You should see the newly created table amazon_reviews_tsv appear on the left under “Tables” as shown in Figure 3-13.

Figure 1-13. Amazon Athena Console. TSV table created successfully.

You can run a sample query like this to check if everything works correctly:

		SELECT *
FROM dsoaws.amazon_reviews_parquet
WHERE product_category = 'Digital_Video_Download' LIMIT 10

You should see a result similar to what is shown in Figure 3-14.

Figure 1-14. Amazon Athena showing query result.
Note

When using LIMIT, you can better-sample the rows by adding TABLESAMPLE BERNOULLI(10) after the FROM. Otherwise, you will always return the data in the same order that it was ingested into S3 which could be skewed towards a single product_category, for example.

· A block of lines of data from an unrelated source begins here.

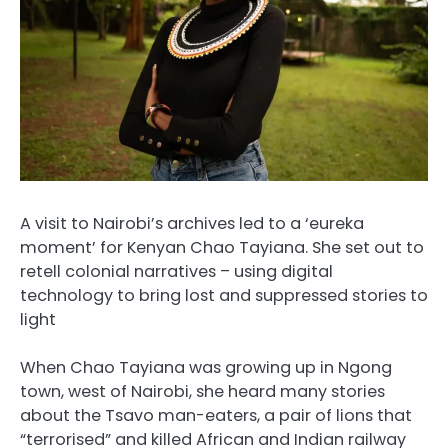
A visit to Nairobi’s archives led to a ‘eureka
moment’ for Kenyan Chao Tayiana. She set out to
retell colonial narratives – using digital
technology to bring lost and suppressed stories to
light
When Chao Tayiana was growing up in Ngong
town, west of Nairobi, she heard many stories
about the Tsavo man-eaters, a pair of lions that
“terrorised” and killed African and Indian railway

To reduce code clutter, we will just use LIMIT without TABLESAMPLE.

Create a Parquet-based Table in Athena

In a next step, we will show you how you can easily convert that data now into the Apache Parquet columnar file format to improve the query performance. Parquet is optimized for columnar-based queries such as counts, sums, averages, and other aggregation-based summary statistics that focus on the column values vs. row information.

Note

While we already have the data in Parquet format from the public dataset, we feel that creating a Parquet table is an important enough topic to demonstrate in this book. If you are doing any type of large scale data analytics, you should be using a columnar file format like Parquet. We discuss the benefits of Parquet in the performance section.

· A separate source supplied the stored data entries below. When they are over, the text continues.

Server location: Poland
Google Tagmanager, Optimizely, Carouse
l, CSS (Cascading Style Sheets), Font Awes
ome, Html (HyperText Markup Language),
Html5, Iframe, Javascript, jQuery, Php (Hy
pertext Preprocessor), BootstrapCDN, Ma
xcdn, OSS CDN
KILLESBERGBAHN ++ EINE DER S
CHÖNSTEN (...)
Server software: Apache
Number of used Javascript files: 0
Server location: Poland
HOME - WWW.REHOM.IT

  • Again, make sure that dsoaws is selected for DATABASE and then choose “New Query” and run the following “CREATE TABLE AS” (short CTAS) SQL statement:

CREATE TABLE IF NOT EXISTS dsoaws.amazon_reviews_parquet
WITH (format = 'PARQUET', external_location = 's3://data-science-on-aws/amazon-reviews-pds/parquet', partitioned_by = ARRAY['product_category']) AS
SELECT marketplace,
         customer_id,
         review_id,
         product_id,
         product_parent,
         product_title,
         star_rating,
         helpful_votes,
         total_votes,
         vine,
         verified_purchase,
         review_headline,
         review_body,
         CAST(YEAR(DATE(review_date)) AS INTEGER) AS year,
         DATE(review_date) AS review_date,
         product_category
FROM dsoaws.amazon_reviews_tsv

As you can see from the query, we’re also adding a new year column to our dataset by converting the review_date string to a date format, and then cast the year out of the date. Let’s store the year value as an integer.

  • You should now see the newly created table amazon_reviews_parquet appear as well on the left under “Tables” as shown in Figure 3-15.

Figure 1-15. Amazon Athena. Parquet table created successfully.
  • As a last step, we need to load the Parquet partitions. To do so, just issue the following SQL command:

MSCK REPAIR TABLE amazon_reviews_parquet;

Note

You can automate the MSCK REPAIR TABLE command to load the partitions after data ingest from any workflow manager (or using an AWS Lambda function that gets triggered by uploading data to the S3 bucket) by executing the following AWS CLI command aws athena start-query-execution --query-string "MSCK REPAIR TABLE <database>.<table>" --result-configuration "OutputLocation=s3://<bucket>"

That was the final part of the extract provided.